Selain faktor teknis, aspek investasi juga menentukan. Untuk mempertahankan dan meningkatkan lifting diperlukan paket insentif fiskal yang jelas, kepastian regulasi, dan penanganan birokrasi perizinan agar modal asing maupun domestik berani masuk ke proyek hulu yang berisiko tinggi.
“Yang diperlukan sekarang bukan hanya euforia angka, melainkan peta jalan investasi dan revitalisasi yang transparan dari paket insentif hingga target pengeboran tahunan yang bisa diaudit publik,” tegas Romadhon Jasn.
Di sisi lain, capaian migas menimbulkan debat kebijakan: apakah fokus pada peningkatan produksi migas akan menggeser prioritas transisi ke energi terbarukan. Banyak pihak menyarankan strategi seimbang yang mengintegrasikan kebutuhan ketahanan energi jangka pendek dengan program dekarbonisasi jangka panjang.

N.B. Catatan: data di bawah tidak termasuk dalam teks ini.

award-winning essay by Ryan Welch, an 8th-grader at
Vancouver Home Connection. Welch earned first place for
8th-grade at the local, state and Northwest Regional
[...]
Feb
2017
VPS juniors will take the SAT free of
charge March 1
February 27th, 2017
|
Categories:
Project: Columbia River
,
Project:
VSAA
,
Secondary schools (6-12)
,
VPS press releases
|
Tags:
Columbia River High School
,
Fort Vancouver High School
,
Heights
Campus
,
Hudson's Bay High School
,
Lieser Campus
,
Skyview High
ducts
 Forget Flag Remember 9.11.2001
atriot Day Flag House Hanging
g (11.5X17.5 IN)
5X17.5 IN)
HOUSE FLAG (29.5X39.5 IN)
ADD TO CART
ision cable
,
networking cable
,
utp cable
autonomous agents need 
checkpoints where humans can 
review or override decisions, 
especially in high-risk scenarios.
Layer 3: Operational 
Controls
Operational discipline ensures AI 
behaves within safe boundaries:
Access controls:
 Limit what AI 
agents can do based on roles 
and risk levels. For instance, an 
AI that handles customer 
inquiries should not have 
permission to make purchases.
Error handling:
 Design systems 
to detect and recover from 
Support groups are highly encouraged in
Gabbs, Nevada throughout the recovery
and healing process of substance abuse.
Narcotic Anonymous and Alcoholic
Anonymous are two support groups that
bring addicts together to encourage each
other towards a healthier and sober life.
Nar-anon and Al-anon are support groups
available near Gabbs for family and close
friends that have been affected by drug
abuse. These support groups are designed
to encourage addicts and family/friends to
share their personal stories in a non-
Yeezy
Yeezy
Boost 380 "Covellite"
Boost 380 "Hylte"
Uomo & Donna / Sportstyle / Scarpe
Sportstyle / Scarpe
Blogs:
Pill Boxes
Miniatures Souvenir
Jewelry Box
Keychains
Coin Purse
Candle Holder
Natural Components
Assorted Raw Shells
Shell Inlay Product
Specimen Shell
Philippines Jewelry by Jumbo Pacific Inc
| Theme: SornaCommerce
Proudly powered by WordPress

“Produksi migas yang tinggi hari ini tidak boleh menjadi alasan menunda investasi EBT. Kebijakan energi harus mengakomodasi keduanya: stabilitas pasokan serta percepatan transisi energi bersih,” kata Romadhon .

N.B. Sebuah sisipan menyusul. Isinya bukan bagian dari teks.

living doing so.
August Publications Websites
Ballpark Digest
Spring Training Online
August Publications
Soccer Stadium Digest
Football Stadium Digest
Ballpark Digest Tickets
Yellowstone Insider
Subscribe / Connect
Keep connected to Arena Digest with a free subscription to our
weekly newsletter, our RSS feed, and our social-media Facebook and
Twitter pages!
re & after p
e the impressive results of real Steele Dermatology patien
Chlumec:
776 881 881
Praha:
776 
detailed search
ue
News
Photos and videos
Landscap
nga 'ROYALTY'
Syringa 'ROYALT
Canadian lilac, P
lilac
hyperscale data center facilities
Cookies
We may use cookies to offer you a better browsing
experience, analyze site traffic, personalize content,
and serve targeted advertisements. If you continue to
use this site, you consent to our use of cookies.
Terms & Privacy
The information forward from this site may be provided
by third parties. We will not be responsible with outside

Kesimpulannya, capaian semester I-2025 menyimpan dua pesan: keberhasilan teknis yang patut diapresiasi, dan kewajiban kebijakan untuk memastikan keberlanjutan. Pemerintah diminta menyusun roadmap hulu yang menggabungkan revitalisasi lapangan, insentif investasi, transparansi data, dan sinergi dengan agenda energi bersih agar surplus hari ini menjadi fondasi, bukan jebakan, bagi masa depan energi Indonesia.